Mendorong Perubahan Dunia dengan G-20
G-20 perlu diubah pendekatannya, dari toko obrolan (talking shop) menjadi parade aksi (parade of actions) yang mempertimbangkan berbagai kepentingan bersama, network interdependence dan keuntungan bersama.
Indonesia resmi memegang tampuk presidensi G-20 sejak akhir 2021. Sambutan hangat dari berbagai kalangan, baik di dalam maupun luar negeri, menyiratkan harapan agar G-20 menjadi forum yang tepat untuk menyusun solusi bersama bagi masalah global.

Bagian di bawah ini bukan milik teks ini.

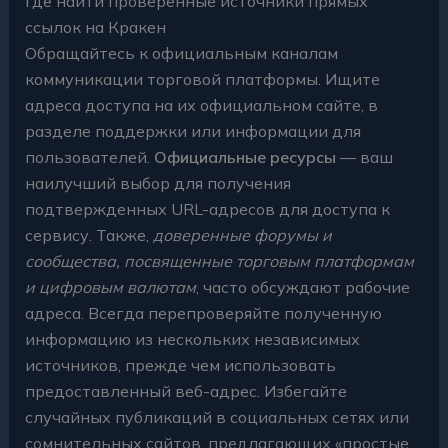
Где найти проверенные источники прямых
ссылок на Кракен
Обращайтесь к официальным каналам
коммуникации торговой платформы. Ищите
адреса доступа на их официальном сайте, в
разделе поддержки или информации для
пользователей.
Официальные ресурсы
— ваш
наилучший выбор для получения
подтвержденных URL-адресов для доступа к
сервису. Также,
доверенные форумы и
сообщества, посвященные торговым платформам
и цифровым валютам
, часто обсуждают рабочие
адреса. Всегда перепроверяйте полученную
информацию из нескольких независимых
источников, прежде чем использовать
предоставленный веб-адрес. Избегайте
случайных публикаций в социальных сетях или
сомнительных сайтов, предлагающих «простые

Kita perlu pahami dari catatan perjalanan penyelenggaraan, G-20 dibentuk sebagai forum dialog gagasan yang sifatnya informal, fleksibel dan menghasilkan mufakat secara sukarela. Namun, tak sedikit gagasan cemerlang yang lahir di G-20, justru menjadi acuan kebijakan global, terutama dalam mengatasi krisis keuangan.

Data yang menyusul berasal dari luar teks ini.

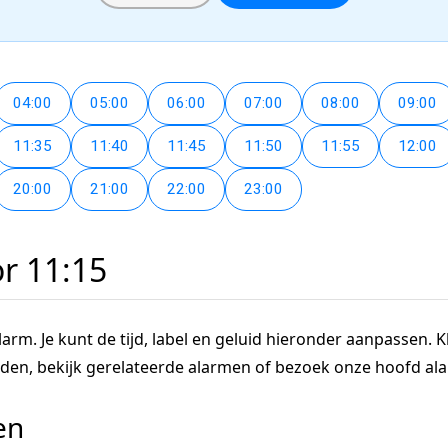
04:00
05:00
06:00
07:00
08:00
09:00
11:35
11:40
11:45
11:50
11:55
12:00
20:00
21:00
22:00
23:00
or 11:15
arm. Je kunt de tijd, label en geluid hieronder aanpassen. Kl
tijden, bekijk gerelateerde alarmen of bezoek onze hoofd a
en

Saat ini kita berada di tahun ketiga pandemi Covid-19, dunia menanti terobosan forum G-20. Krisis yang terjadi saat ini bukan karena persoalan ekonomi dan keuangan, tetapi masalah kesehatan yang memicu krisis ke sektor ekonomi dan keuangan. Dialog di G-20 saja tak akan memadai, untuk mendorong perubahan agar dunia segera pulih dari masalah kesehatan, ekonomi, keuangan dan persoalan turunan lainnya.

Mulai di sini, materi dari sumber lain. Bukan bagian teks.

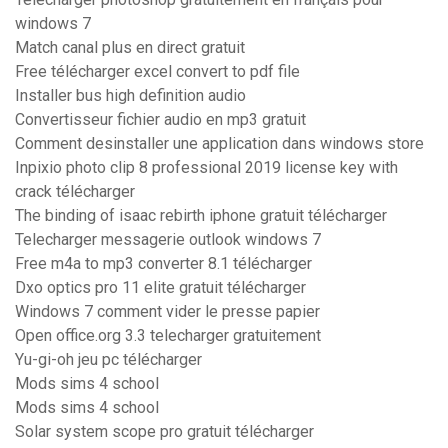
windows 7
Match canal plus en direct gratuit
Free télécharger excel convert to pdf file
Installer bus high definition audio
Convertisseur fichier audio en mp3 gratuit
Comment desinstaller une application dans windows store
Inpixio photo clip 8 professional 2019 license key with
crack télécharger
The binding of isaac rebirth iphone gratuit télécharger
Telecharger messagerie outlook windows 7
Free m4a to mp3 converter 8.1 télécharger
Dxo optics pro 11 elite gratuit télécharger
Windows 7 comment vider le presse papier
Open office.org 3.3 telecharger gratuitement
Yu-gi-oh jeu pc télécharger
Mods sims 4 school
Mods sims 4 school
Solar system scope pro gratuit télécharger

Dialog di G-20 saja tak akan memadai, untuk mendorong perubahan agar dunia segera pulih dari masalah kesehatan, ekonomi, keuangan dan persoalan turunan lainnya.
Dari narasi ke parade aksi
Memang dialog intensif dan sinergi yang cukup harmonis antar negara maju dan berkembang di G-20, tampak menjanjikan masa depan yang lebih baik bagi tata kelola global. Namun informalitas forum G-20 memberikan warna tersendiri dalam diplomasi internasional.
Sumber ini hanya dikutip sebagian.